Posted by: devnullius
« on: 08. September 2013., 22:00:25 »

Yeah, but I'd have made the OEM tweaks an "update". Put a basic android  on you Phone, freshly downloaded from the internet (but hardware should then support general accepted drivers for wifi/sound/camera/image).

Basic Android installed? Run samsung-fetch or whatever the OEM's made available and update your Phone further.
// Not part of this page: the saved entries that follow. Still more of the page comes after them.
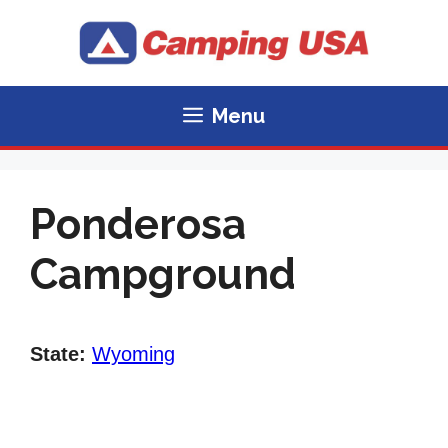
Skip
to
content
Menu
Ponderosa
Campground
State:
Wyoming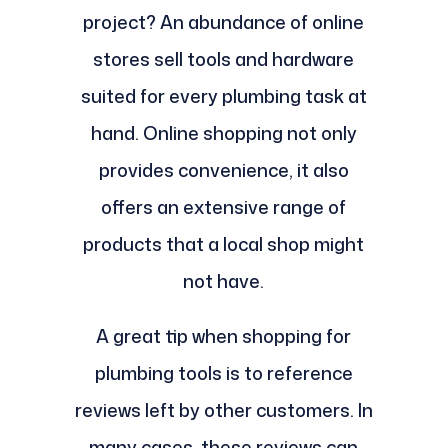
project? An abundance of online
stores sell tools and hardware
suited for every plumbing task at
hand. Online shopping not only
provides convenience, it also
offers an extensive range of
products that a local shop might
not have.
A great tip when shopping for
plumbing tools is to reference
reviews left by other customers. In
many cases, these reviews can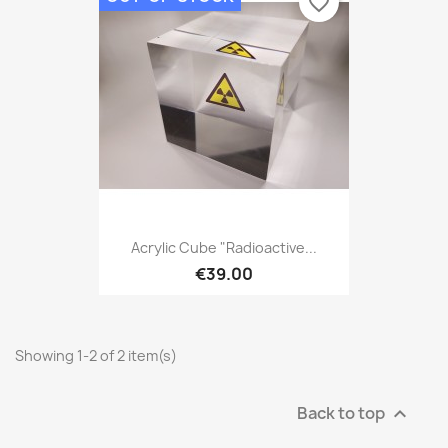
favorite_border
Acrylic Cube "Radioactive...
€39.00
Showing 1-2 of 2 item(s)
Back to top
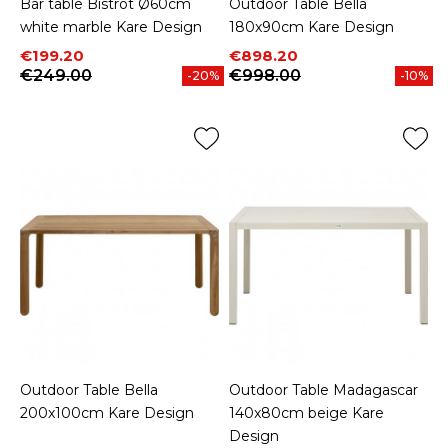
Bar table Bistrot Ø60cm
Outdoor Table Bella
white marble Kare Design
180x90cm Kare Design
Price
Regular price
Price
Regular price
€199.20
€898.20
€249.00
€998.00
-20%
-10%
Outdoor Table Bella
Outdoor Table Madagascar
200x100cm Kare Design
140x80cm beige Kare
Design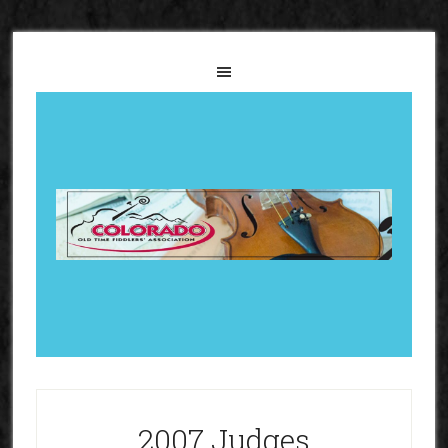
2007 Judges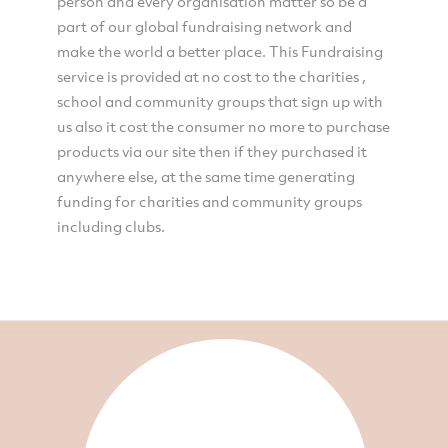
person and every organisation matter so be a
part of our global fundraising network and
make the world a better place. This Fundraising
service is provided at no cost to the charities ,
school and community groups that sign up with
us also it cost the consumer no more to purchase
products via our site then if they purchased it
anywhere else, at the same time generating
funding for charities and community groups
including clubs.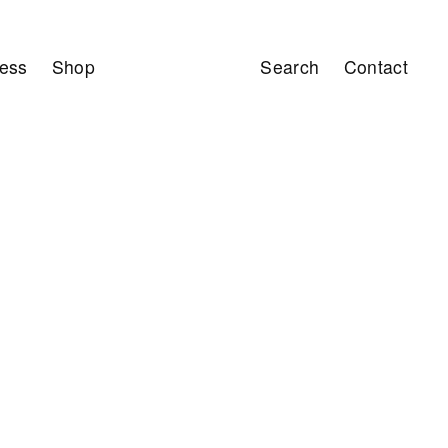
ess
Shop
Search
Contact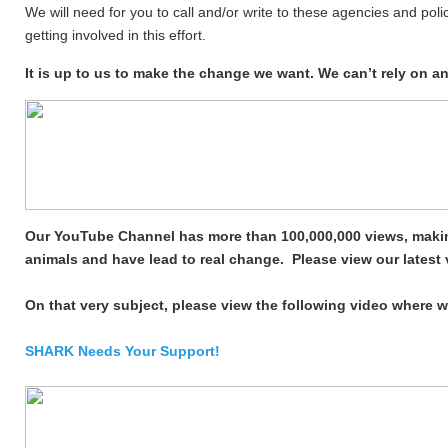
We will need for you to call and/or write to these agencies and poli
getting involved in this effort.
It is up to us to make the change we want. We can’t rely on 
Our YouTube Channel has more than 100,000,000 views, makin
animals and have lead to real change. Please view our lates
On that very subject, please view
the following
video where w
SHARK Needs Your Support!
This way, most of the system will be secure and updated while OEM's can still "slipstream" their "stuff" in to differentiate themselves... And give me better phones ;p

Karma!

devnullius
Posted by: jheysen
« on: 08. September 2013., 18:47:21 »

Sadly, That desing flaw is given by the most attractive feature of Android for OEMs, that is the ability to personalize it for the OEM needs in hardware and everything... so yeah, it's been discussed that an Android update (not that there are a large amount of them) takes in the best case scenario 1 month to make it to final customer devices... only if the OEM decides to keep updating that device (for example, samsung with whatever device that's not a Galaxy S, Note or Tab...)
Posted by: devnullius
« on: 08. September 2013., 08:52:54 »


..., or in the dodgier end of the Android market scene.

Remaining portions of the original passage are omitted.